1. POTENSI "TRIAL BY THE PRESS" , dengan dilakukan gelar perkara secara terbuka, jika nanti saksi dan ahli keterangannya lebih menguatkan tuduhan bahwa ahok telah melakukan delik penistaan agama (Islam), maka kesimpulan yang dihasilkan dari gelar perkara terbuka itu dapat langsung menjadi "vonis bersalah" bagi ahok ala trial by the press.

Masyarakat akan sulit menerima bila kelak Majelis Hakim pemeriksa perkara menyatakan ahok tidak bersalah, apalagi bila saksi dan ahli yang memberikan keterangan dalam gelar perkara terbuka ternyata ketika di ruang sidang memberikan keterangan yang berbeda. Padahal keterangan saksi sebagai alat bukti ialah apa yang saksi nyatakan di sidang pengadilan (vide: pasal 185 ayat (1) KUHAP).
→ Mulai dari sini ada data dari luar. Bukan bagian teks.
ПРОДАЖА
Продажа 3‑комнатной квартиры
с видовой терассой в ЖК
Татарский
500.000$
Masyarakat bisa menganggap persidangan telah direkayasa.

2. POTENSI MEMICU "DISTRUST", sebaliknya dengan dilakukan gelar perkara terbuka apabila keterangan saksi/ahli cenderung melemahkan tuduhan ahok telah melakukan penistaan agama (Islam), maka kesimpulan yang dihasilkan dari gelar perkara terbuka --sesuatu yang sangat TIDAK LAZIM dalam proses penyidikan-- itu bahkan keseluruhan rencana dan prosesnya akan tampak seperti parodi yang tidak lucu, membangkitkan "distrust" meluas di masyarakat akan ketidakadilan dalam penegakan hukum oleh aparat kepolisian ataupun penggunaan kekuasaan secara sewenang-wenang (abuse of power) untuk melepaskan seseorang dari jerat hukum, bahkan pusat pemerintahan dapat terkesan melakukan "obstruction of justice" dengan berbagai dalih, yang muaranya dapat memicu gelombang Aksi Bela Al Qur'an jilid 3.

Bila itu yang terjadi, maka bersiaplah menghadapi tsunami politik tingkat tinggi di negeri ini.
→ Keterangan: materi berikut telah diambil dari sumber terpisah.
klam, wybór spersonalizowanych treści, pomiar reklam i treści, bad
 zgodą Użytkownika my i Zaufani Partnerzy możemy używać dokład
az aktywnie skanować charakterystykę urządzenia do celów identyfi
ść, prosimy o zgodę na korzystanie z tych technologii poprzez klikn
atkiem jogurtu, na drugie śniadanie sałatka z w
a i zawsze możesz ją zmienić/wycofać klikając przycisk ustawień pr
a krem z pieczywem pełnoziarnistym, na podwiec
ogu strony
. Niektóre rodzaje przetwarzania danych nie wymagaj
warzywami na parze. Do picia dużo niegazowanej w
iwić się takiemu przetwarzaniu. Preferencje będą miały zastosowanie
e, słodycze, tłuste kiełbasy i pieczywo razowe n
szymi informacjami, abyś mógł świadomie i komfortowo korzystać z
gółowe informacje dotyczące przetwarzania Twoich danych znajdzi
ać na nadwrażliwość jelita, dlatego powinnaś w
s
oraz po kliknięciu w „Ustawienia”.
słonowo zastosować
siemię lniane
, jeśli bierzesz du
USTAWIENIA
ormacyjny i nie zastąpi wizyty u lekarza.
Itulah PEDANG BERMATA DUA dari rencana gelar perkara terbuka.


Jakarta, 7 November 2016



Versi pemerintah
Presiden Joko Widodo (Jokowi) mengaku telah memerintahkan Kapolri Jenderal Tito Karnavian agar pemeriksaan Ahok dilakukan secara terbuka.
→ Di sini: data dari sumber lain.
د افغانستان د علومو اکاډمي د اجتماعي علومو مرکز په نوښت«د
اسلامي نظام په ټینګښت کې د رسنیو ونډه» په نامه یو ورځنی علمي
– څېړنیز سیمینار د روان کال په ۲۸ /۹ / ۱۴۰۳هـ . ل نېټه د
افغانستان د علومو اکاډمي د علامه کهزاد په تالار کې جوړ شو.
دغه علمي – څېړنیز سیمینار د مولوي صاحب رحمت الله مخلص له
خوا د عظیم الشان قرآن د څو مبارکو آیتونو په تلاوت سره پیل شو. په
"Ya saya sudah perintahkan kepada Kapolri agar pemeriksaannya terbuka", kata Jokowi usai meninjau pembangunan Tol Becakayu di Jalan Inspeksi Kalimalang, Jakarta Timur, dikutip Detikcom, Senin (7/11).

Pada pertemuan itu, Jokowi bertanya ke Tito apakah gelar perkara secara terbuka dimungkinkan secara hukum. Kapolri diminta melihat undang-undang yang berlaku sehingga proses ini tak mengesampingkan aturan yang ada.

"Saya minta untuk dibuka, terbuka biar tidak ada prasangka", ungkap Jokowi.